Diabetes Risk Prediction with Machine Learning Models


Creative Commons License

Özsezer G., Mermer G.

Artificial Intelligence Theory and Applications, cilt.2, sa.2, ss.1-9, 2022 (Hakemli Dergi)

Özet

Diabetes mellitus (DM) is one of the most common chronic diseases worldwide, which is a major public health problem. The aim of this study is to predict DM risk with machine learning (ML) models using available data. In the analytical study, the “Diabetes Health Indicators Dataset” consisting of 253680 data and 21 variables collected annually by the CDC was used. The open access dataset was retrieved from Kaggle on March 5, 2022. Data analysis was done with Phyton 3.0 programming language using numpy, pandas, matplotlib, seaborn, sciktlearn, imblearn libraries. With data pre-processing, outliers and missing data were removed. KNN, Logistic regression, Decision tree, Random forest and Naive Bayes from ML algorithms were used in predictive modeling. The prediction rate of the algorithms was evaluated with accuracy, precision, recall and F1 Score. It did not require permission as the data was open access.
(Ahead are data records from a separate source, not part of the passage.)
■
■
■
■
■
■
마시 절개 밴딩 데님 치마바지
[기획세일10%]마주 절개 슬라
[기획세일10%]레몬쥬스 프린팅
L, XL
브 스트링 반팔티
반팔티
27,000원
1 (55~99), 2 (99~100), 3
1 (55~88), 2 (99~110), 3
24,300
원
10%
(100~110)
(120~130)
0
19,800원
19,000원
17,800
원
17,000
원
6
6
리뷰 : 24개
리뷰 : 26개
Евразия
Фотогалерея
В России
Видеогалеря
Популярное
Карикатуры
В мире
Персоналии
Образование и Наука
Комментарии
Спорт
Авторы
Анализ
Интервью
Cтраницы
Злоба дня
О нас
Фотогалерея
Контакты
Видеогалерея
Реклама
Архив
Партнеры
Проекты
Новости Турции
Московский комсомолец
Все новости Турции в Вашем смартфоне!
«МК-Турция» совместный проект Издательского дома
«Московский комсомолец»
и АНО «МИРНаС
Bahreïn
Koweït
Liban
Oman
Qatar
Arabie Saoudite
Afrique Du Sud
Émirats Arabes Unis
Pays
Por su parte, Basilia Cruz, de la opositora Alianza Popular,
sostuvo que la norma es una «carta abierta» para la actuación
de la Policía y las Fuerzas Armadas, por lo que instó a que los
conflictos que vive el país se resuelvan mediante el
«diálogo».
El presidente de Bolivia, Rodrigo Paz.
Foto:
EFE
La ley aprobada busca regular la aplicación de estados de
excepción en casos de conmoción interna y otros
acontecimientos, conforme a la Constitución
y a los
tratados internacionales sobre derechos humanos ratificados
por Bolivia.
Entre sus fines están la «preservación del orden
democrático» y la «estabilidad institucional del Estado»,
KNN’s accuracy was 0.74, precision 0.31, recall 0.55, F1 score 0.39; Logistic regression’s accuracy was 0.72; precision 0.33, recall 0.74, F1 score 0.46; Decision tree’s was accuracy 0.84, precision 0.54 recall 0.15, F1 score 0.24; Random forest’s accuracy was 0.84, precision 0.56, recall 0.16, F1 score 0.25; Naive bayes's accuracy was 0.84, precision 0.52, recall 0.19, F1 score 0.28. In this study, ML algorithms were used for DM risk estimation. According to the experimental results, when the data set is divided into random training (80%) and testing (20%), the accuracy values of random forest and decision tree algorithms are very close to each other (RF: 0.848, DT: 0.847). Therefore, it can be said that the two best algorithms for diabetes risk estimation are random forest and decision tree.